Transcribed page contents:
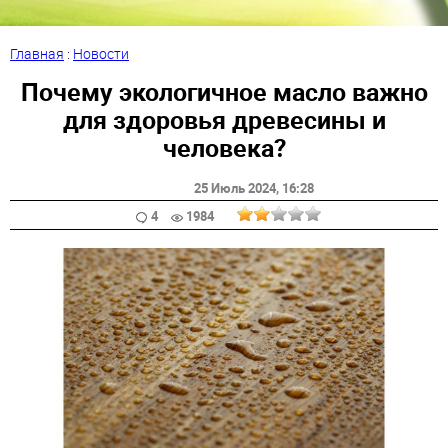
Главная
:
Новости
Почему экологичное масло важно
для здоровья древесины и
человека?
25 Июль 2024
, 16:28
4
1984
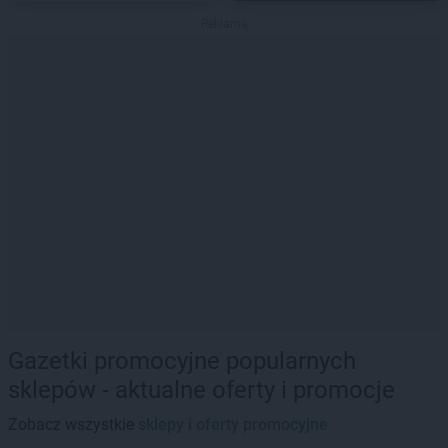
Reklama
Gazetki promocyjne popularnych
sklepów - aktualne oferty i promocje
Zobacz wszystkie
sklepy i oferty promocyjne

PROBLEM DESCRIPTION :: None of the pictures should be copied, but every record above must be returned exactly.

OUTPUT OF THE EXERCISE ::
Главная
:
Новости
Почему экологичное масло важно
для здоровья древесины и
человека?
25 Июль 2024
, 16:28
4
1984
Reklama
Gazetki promocyjne popularnych
sklepów - aktualne oferty i promocje
Zobacz wszystkie
sklepy i oferty promocyjne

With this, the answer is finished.